Required action
When you output the records, match them exactly and omit any picture they include.
*** Opening Material for this task ***
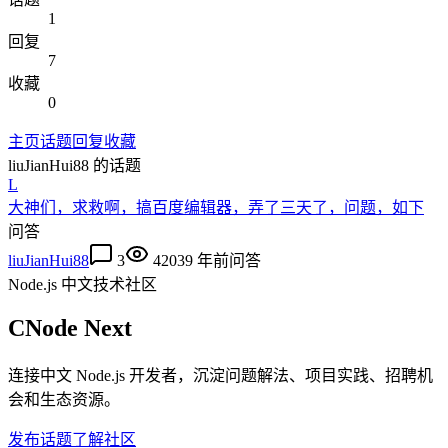
1
回复
7
收藏
0
主页
话题
回复
收藏
liuJianHui88
的话题
L
大神们，求救啊，搞百度编辑器，弄了三天了，问题，如下
问答
liuJianHui88
3
4203
9 年前
问答
Node.js 中文技术社区
CNode Next
连接中文 Node.js 开发者，沉淀问题解法、项目实践、招聘机
会和生态资源。
发布话题
了解社区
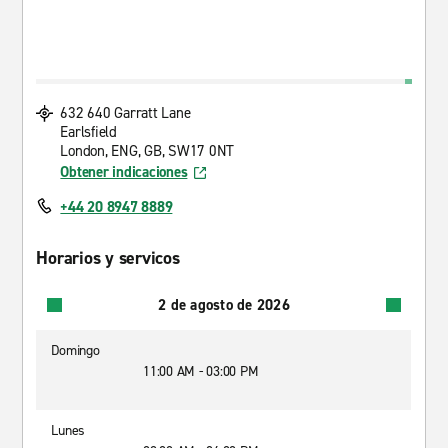
632 640 Garratt Lane
Earlsfield
London, ENG, GB, SW17 0NT
Obtener indicaciones
+44 20 8947 8889
Horarios y servicos
2 de agosto de 2026
Domingo
11:00 AM - 03:00 PM
Lunes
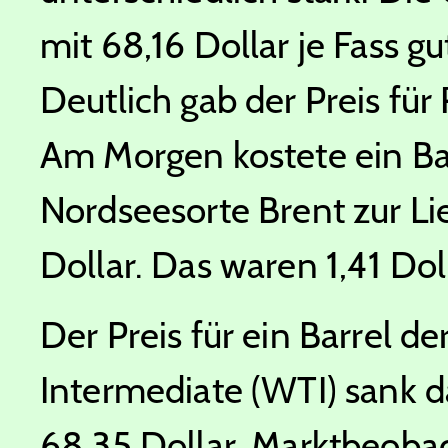
mit 68,16 Dollar je Fass g
Deutlich gab der Preis für
Am Morgen kostete ein Barr
Nordseesorte Brent zur Li
Dollar. Das waren 1,41 Dol
Der Preis für ein Barrel 
Intermediate (WTI) sank 
68,35 Dollar. Marktbeoba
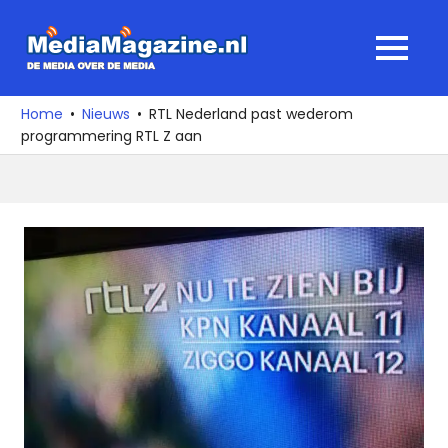
Ga
naar
MediaMagaz
MENU
de
De
inhoud
media
Home
Nieuws
RTL Nederland past wederom
over
programmering RTL Z aan
de
media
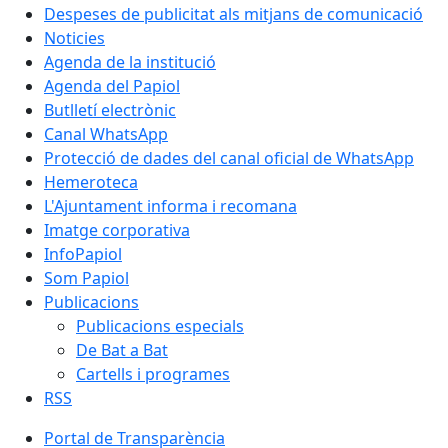
Despeses de publicitat als mitjans de comunicació
Noticies
Agenda de la institució
Agenda del Papiol
Butlletí electrònic
Canal WhatsApp
Protecció de dades del canal oficial de WhatsApp
Hemeroteca
L'Ajuntament informa i recomana
Imatge corporativa
InfoPapiol
Som Papiol
Publicacions
Publicacions especials
De Bat a Bat
Cartells i programes
RSS
Portal de Transparència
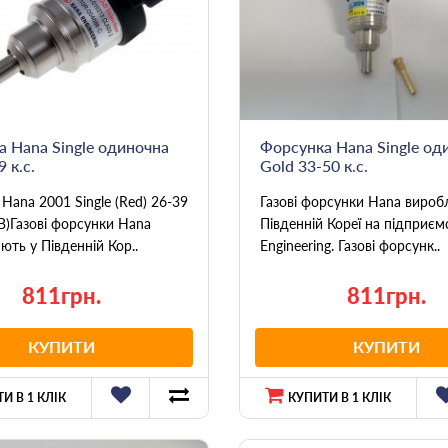
 Hana Single одиночна
Форсунка Hana Single од
 к.с.
Gold 33-50 к.с.
Hana 2001 Single (Red) 26-39
Газові форсунки Hana вироб
e B)Газові форсунки Hana
Південній Кореї на підприєм
ють у Південній Кор..
Engineering. Газові форсунк..
811грн.
811грн.
КУПИТИ
КУПИТИ
И В 1 КЛІК
КУПИТИ В 1 КЛІК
*** Closing Material for this task ***
Reply
1
回复
7
收藏
0
主页
话题
回复
收藏
liuJianHui88
的话题
L
大神们，求救啊，搞百度编辑器，弄了三天了，问题，如下
问答
liuJianHui88
3
4203
9 年前
问答
Node.js 中文技术社区
CNode Next
连接中文 Node.js 开发者，沉淀问题解法、项目实践、招聘机
会和生态资源。
发布话题
了解社区
632 640 Garratt Lane
Earlsfield
London, ENG, GB, SW17 0NT
Obtener indicaciones
+44 20 8947 8889
Horarios y servicos
2 de agosto de 2026
Domingo
11:00 AM - 03:00 PM
Lunes
mit 68,16 Dollar je Fass g
Deutlich gab der Preis für
Am Morgen kostete ein Barr
Nordseesorte Brent zur Li
Dollar. Das waren 1,41 Dol
Der Preis für ein Barrel 
Intermediate (WTI) sank 
68,35 Dollar. Marktbeoba
Ga
naar
MediaMagaz
MENU
de
De
inhoud
media
Home
Nieuws
RTL Nederland past wederom
over
programmering RTL Z aan
de
media
Despeses de publicitat als mitjans de comunicació
Noticies
Agenda de la institució
Agenda del Papiol
Butlletí electrònic
Canal WhatsApp
Protecció de dades del canal oficial de WhatsApp
Hemeroteca
L'Ajuntament informa i recomana
Imatge corporativa
InfoPapiol
Som Papiol
Publicacions
Publicacions especials
De Bat a Bat
Cartells i programes
RSS
Portal de Transparència
 Hana Single одиночна
Форсунка Hana Single од
 к.с.
Gold 33-50 к.с.
Hana 2001 Single (Red) 26-39
Газові форсунки Hana вироб
e B)Газові форсунки Hana
Південній Кореї на підприєм
ють у Південній Кор..
Engineering. Газові форсунк..
811грн.
811грн.
КУПИТИ
КУПИТИ
И В 1 КЛІК
КУПИТИ В 1 КЛІК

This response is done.